Dopo Genova e La Spezia, la cosiddetta congestion fee — un contributo economico volto a compensare i costi indiretti legati a ritardi, attese e disservizi nei porti — si estende ad altri tre scali italiani. Dal 3 giugno è entrata in vigore a Marghera, dal 16 giugno a Vado Ligure e dal 1° luglio è la volta di Livorno. La decisione è stata formalizzata tramite comunicazioni congiunte inviate alle rispettive Autorità di sistema portuale e alla committenza da parte delle principali associazioni dell’autotrasporto.
Secondo le associazioni firmatarie, l’introduzione della congestion fee è una misura inevitabile per far fronte a oneri e criticità sopportati dai soli autotrasportatori e il cui scopo è quindi redistribuire tali costi lungo tutta la filiera logistica, coinvolgendo anche altri attori, come spedizionieri, operatori logistici e terminalisti.
Tra le voci critiche rispetto a questa situazione vi è quella di Assologistica. “L’introduzione da parte delle imprese di autotrasporto dell’addizionale congestion fee applicata a tutti i trasporti,” commenta il segretario generale Jean Francois Daher, “se da un lato è finalizzata a compensare i costi indiretti legati ai ritardi e alle criticità operative, dall’altro rende ancora più critico un positivo sviluppo competitivo dell’operatività portuale colpendo proprio le imprese che investono e creano occupazione come i terminalisti portuali. Siamo pertanto preoccupati, perplessi e nettamente contrari all’iniziativa.”

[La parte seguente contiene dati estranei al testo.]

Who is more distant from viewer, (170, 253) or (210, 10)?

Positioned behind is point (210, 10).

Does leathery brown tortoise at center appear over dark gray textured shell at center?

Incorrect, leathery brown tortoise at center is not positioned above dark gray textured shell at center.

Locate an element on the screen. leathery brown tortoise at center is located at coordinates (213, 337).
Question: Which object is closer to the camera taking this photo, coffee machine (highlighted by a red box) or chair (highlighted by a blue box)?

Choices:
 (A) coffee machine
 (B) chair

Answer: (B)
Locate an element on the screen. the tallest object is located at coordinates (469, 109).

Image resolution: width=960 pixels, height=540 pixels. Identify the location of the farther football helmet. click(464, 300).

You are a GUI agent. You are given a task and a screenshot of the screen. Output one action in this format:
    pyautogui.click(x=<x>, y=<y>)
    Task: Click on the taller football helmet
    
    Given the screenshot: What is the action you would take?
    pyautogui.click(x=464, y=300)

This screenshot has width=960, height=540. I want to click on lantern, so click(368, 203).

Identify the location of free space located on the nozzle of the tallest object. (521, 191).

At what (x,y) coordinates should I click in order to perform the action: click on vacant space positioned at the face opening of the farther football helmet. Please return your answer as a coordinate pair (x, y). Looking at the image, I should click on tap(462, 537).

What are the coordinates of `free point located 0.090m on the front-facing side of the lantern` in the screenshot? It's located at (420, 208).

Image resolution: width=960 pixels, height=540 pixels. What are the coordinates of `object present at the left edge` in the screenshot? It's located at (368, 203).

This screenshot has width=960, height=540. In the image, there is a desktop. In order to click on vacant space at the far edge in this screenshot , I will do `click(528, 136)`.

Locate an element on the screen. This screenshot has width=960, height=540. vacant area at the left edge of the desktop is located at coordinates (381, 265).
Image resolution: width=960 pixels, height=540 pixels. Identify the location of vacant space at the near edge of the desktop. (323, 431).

Tuttavia il tema ha valenza più strutturale e sistemico. “La congestione nei porti – spiega ancora Daher - coinvolge non solo gli autotrasportatori, bensì tutti gli operatori della filiera, dagli operatori logistici ai gestori delle infrastrutture che lavorano coi porti. Il problema incide quindi sull'intera catena di approvvigionamento e sulla pianificazione dei trasporti a livello più ampio. Di qui la necessità di risolverlo in modo sistemico e complessivo”.